═════ Material for this task ═════
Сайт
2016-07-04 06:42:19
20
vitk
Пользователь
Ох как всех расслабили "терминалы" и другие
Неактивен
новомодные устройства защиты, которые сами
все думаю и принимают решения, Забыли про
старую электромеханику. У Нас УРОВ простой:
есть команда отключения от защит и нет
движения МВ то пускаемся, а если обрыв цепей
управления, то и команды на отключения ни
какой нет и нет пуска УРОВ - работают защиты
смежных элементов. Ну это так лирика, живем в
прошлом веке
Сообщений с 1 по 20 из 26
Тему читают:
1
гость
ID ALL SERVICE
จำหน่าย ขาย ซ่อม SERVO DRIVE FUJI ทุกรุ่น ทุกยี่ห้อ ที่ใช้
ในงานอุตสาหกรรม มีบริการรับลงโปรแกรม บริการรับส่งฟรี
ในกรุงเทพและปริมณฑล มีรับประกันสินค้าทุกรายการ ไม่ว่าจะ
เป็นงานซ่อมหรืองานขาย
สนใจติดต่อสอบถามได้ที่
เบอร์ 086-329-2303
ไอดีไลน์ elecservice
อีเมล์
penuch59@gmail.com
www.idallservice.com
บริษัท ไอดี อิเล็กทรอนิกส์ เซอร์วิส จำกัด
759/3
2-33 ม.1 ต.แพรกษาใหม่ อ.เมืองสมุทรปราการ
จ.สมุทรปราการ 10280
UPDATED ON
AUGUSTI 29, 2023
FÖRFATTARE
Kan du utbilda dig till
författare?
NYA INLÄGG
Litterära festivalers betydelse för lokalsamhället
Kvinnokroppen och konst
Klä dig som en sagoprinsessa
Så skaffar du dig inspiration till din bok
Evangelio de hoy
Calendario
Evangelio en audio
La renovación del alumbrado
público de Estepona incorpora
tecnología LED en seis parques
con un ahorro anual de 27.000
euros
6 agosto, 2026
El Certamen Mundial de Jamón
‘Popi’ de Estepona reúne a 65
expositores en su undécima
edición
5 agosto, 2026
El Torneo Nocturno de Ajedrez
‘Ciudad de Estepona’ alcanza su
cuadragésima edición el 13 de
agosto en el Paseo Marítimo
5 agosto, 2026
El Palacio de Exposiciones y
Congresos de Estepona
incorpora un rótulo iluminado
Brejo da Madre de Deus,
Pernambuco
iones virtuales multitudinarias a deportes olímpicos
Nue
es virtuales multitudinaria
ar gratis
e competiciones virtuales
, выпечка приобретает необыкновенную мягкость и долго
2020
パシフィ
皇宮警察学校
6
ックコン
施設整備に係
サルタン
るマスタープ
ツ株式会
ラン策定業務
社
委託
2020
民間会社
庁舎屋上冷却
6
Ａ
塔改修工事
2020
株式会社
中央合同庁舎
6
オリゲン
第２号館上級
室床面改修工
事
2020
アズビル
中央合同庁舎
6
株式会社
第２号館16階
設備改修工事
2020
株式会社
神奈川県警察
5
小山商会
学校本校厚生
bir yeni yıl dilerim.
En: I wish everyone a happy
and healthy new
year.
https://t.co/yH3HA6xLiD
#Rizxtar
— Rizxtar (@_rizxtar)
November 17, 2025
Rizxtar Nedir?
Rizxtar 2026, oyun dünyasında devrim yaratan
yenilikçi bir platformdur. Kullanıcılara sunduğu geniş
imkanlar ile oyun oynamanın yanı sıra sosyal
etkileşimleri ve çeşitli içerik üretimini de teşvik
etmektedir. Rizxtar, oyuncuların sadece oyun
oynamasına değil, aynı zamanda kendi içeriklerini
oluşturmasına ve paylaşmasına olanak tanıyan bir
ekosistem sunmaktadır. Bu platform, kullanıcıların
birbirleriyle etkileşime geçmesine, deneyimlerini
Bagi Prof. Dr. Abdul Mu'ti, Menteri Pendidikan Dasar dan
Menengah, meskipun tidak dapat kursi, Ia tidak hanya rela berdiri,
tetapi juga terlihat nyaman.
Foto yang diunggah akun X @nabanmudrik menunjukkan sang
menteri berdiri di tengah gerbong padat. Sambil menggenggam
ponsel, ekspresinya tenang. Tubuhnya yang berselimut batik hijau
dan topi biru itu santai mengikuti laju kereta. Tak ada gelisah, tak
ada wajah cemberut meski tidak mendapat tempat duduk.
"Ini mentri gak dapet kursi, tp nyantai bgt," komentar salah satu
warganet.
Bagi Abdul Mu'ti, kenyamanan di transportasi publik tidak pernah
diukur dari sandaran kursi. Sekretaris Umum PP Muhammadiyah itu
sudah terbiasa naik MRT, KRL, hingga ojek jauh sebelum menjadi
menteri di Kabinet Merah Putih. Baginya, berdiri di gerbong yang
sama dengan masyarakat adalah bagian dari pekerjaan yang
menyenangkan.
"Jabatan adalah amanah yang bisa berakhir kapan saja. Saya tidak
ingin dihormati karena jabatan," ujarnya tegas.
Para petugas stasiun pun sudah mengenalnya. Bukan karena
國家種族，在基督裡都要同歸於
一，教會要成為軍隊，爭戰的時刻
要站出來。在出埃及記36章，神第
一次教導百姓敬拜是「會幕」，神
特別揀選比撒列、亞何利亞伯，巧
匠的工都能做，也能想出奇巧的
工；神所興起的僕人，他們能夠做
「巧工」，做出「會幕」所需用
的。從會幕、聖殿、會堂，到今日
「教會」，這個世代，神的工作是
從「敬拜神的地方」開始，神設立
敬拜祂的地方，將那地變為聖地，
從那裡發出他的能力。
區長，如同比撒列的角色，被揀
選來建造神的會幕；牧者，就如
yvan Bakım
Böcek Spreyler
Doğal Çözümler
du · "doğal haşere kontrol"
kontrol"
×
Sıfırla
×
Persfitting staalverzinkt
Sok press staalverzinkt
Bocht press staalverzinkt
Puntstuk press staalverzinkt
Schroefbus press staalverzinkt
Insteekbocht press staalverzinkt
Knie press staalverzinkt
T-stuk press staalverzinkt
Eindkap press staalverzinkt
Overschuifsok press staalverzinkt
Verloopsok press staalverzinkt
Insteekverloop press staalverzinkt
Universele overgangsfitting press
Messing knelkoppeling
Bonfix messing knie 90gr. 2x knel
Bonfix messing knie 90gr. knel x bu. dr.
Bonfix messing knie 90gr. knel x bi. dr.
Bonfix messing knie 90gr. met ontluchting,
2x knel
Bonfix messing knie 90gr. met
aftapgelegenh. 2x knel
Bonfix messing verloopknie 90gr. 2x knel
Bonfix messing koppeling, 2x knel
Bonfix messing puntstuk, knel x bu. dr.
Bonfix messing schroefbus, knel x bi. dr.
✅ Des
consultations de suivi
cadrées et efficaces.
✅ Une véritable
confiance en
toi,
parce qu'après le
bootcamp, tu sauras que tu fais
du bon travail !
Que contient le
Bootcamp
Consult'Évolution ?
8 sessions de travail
═════
• _Your assignment_: Output each record above exactly, omitting nothing.

• _The completed task_:
Сайт
2016-07-04 06:42:19
20
vitk
Пользователь
Ох как всех расслабили "терминалы" и другие
Неактивен
новомодные устройства защиты, которые сами
все думаю и принимают решения, Забыли про
старую электромеханику. У Нас УРОВ простой:
есть команда отключения от защит и нет
движения МВ то пускаемся, а если обрыв цепей
управления, то и команды на отключения ни
какой нет и нет пуска УРОВ - работают защиты
смежных элементов. Ну это так лирика, живем в
прошлом веке
Сообщений с 1 по 20 из 26
Тему читают:
1
гость
ID ALL SERVICE
จำหน่าย ขาย ซ่อม SERVO DRIVE FUJI ทุกรุ่น ทุกยี่ห้อ ที่ใช้
ในงานอุตสาหกรรม มีบริการรับลงโปรแกรม บริการรับส่งฟรี
ในกรุงเทพและปริมณฑล มีรับประกันสินค้าทุกรายการ ไม่ว่าจะ
เป็นงานซ่อมหรืองานขาย
สนใจติดต่อสอบถามได้ที่
เบอร์ 086-329-2303
ไอดีไลน์ elecservice
อีเมล์
penuch59@gmail.com
www.idallservice.com
บริษัท ไอดี อิเล็กทรอนิกส์ เซอร์วิส จำกัด
759/3
2-33 ม.1 ต.แพรกษาใหม่ อ.เมืองสมุทรปราการ
จ.สมุทรปราการ 10280
UPDATED ON
AUGUSTI 29, 2023
FÖRFATTARE
Kan du utbilda dig till
författare?
NYA INLÄGG
Litterära festivalers betydelse för lokalsamhället
Kvinnokroppen och konst
Klä dig som en sagoprinsessa
Så skaffar du dig inspiration till din bok
Evangelio de hoy
Calendario
Evangelio en audio
La renovación del alumbrado
público de Estepona incorpora
tecnología LED en seis parques
con un ahorro anual de 27.000
euros
6 agosto, 2026
El Certamen Mundial de Jamón
‘Popi’ de Estepona reúne a 65
expositores en su undécima
edición
5 agosto, 2026
El Torneo Nocturno de Ajedrez
‘Ciudad de Estepona’ alcanza su
cuadragésima edición el 13 de
agosto en el Paseo Marítimo
5 agosto, 2026
El Palacio de Exposiciones y
Congresos de Estepona
incorpora un rótulo iluminado
Brejo da Madre de Deus,
Pernambuco
iones virtuales multitudinarias a deportes olímpicos
Nue
es virtuales multitudinaria
ar gratis
e competiciones virtuales
, выпечка приобретает необыкновенную мягкость и долго
2020
パシフィ
皇宮警察学校
6
ックコン
施設整備に係
サルタン
るマスタープ
ツ株式会
ラン策定業務
社
委託
2020
民間会社
庁舎屋上冷却
6
Ａ
塔改修工事
2020
株式会社
中央合同庁舎
6
オリゲン
第２号館上級
室床面改修工
事
2020
アズビル
中央合同庁舎
6
株式会社
第２号館16階
設備改修工事
2020
株式会社
神奈川県警察
5
小山商会
学校本校厚生
bir yeni yıl dilerim.
En: I wish everyone a happy
and healthy new
year.
https://t.co/yH3HA6xLiD
#Rizxtar
— Rizxtar (@_rizxtar)
November 17, 2025
Rizxtar Nedir?
Rizxtar 2026, oyun dünyasında devrim yaratan
yenilikçi bir platformdur. Kullanıcılara sunduğu geniş
imkanlar ile oyun oynamanın yanı sıra sosyal
etkileşimleri ve çeşitli içerik üretimini de teşvik
etmektedir. Rizxtar, oyuncuların sadece oyun
oynamasına değil, aynı zamanda kendi içeriklerini
oluşturmasına ve paylaşmasına olanak tanıyan bir
ekosistem sunmaktadır. Bu platform, kullanıcıların
birbirleriyle etkileşime geçmesine, deneyimlerini
Bagi Prof. Dr. Abdul Mu'ti, Menteri Pendidikan Dasar dan
Menengah, meskipun tidak dapat kursi, Ia tidak hanya rela berdiri,
tetapi juga terlihat nyaman.
Foto yang diunggah akun X @nabanmudrik menunjukkan sang
menteri berdiri di tengah gerbong padat. Sambil menggenggam
ponsel, ekspresinya tenang. Tubuhnya yang berselimut batik hijau
dan topi biru itu santai mengikuti laju kereta. Tak ada gelisah, tak
ada wajah cemberut meski tidak mendapat tempat duduk.
"Ini mentri gak dapet kursi, tp nyantai bgt," komentar salah satu
warganet.
Bagi Abdul Mu'ti, kenyamanan di transportasi publik tidak pernah
diukur dari sandaran kursi. Sekretaris Umum PP Muhammadiyah itu
sudah terbiasa naik MRT, KRL, hingga ojek jauh sebelum menjadi
menteri di Kabinet Merah Putih. Baginya, berdiri di gerbong yang
sama dengan masyarakat adalah bagian dari pekerjaan yang
menyenangkan.
"Jabatan adalah amanah yang bisa berakhir kapan saja. Saya tidak
ingin dihormati karena jabatan," ujarnya tegas.
Para petugas stasiun pun sudah mengenalnya. Bukan karena
國家種族，在基督裡都要同歸於
一，教會要成為軍隊，爭戰的時刻
要站出來。在出埃及記36章，神第
一次教導百姓敬拜是「會幕」，神
特別揀選比撒列、亞何利亞伯，巧
匠的工都能做，也能想出奇巧的
工；神所興起的僕人，他們能夠做
「巧工」，做出「會幕」所需用
的。從會幕、聖殿、會堂，到今日
「教會」，這個世代，神的工作是
從「敬拜神的地方」開始，神設立
敬拜祂的地方，將那地變為聖地，
從那裡發出他的能力。
區長，如同比撒列的角色，被揀
選來建造神的會幕；牧者，就如
yvan Bakım
Böcek Spreyler
Doğal Çözümler
du · "doğal haşere kontrol"
kontrol"
×
Sıfırla
×
Persfitting staalverzinkt
Sok press staalverzinkt
Bocht press staalverzinkt
Puntstuk press staalverzinkt
Schroefbus press staalverzinkt
Insteekbocht press staalverzinkt
Knie press staalverzinkt
T-stuk press staalverzinkt
Eindkap press staalverzinkt
Overschuifsok press staalverzinkt
Verloopsok press staalverzinkt
Insteekverloop press staalverzinkt
Universele overgangsfitting press
Messing knelkoppeling
Bonfix messing knie 90gr. 2x knel
Bonfix messing knie 90gr. knel x bu. dr.
Bonfix messing knie 90gr. knel x bi. dr.
Bonfix messing knie 90gr. met ontluchting,
2x knel
Bonfix messing knie 90gr. met
aftapgelegenh. 2x knel
Bonfix messing verloopknie 90gr. 2x knel
Bonfix messing koppeling, 2x knel
Bonfix messing puntstuk, knel x bu. dr.
Bonfix messing schroefbus, knel x bi. dr.
✅ Des
consultations de suivi
cadrées et efficaces.
✅ Une véritable
confiance en
toi,
parce qu'après le
bootcamp, tu sauras que tu fais
du bon travail !
Que contient le
Bootcamp
Consult'Évolution ?
8 sessions de travail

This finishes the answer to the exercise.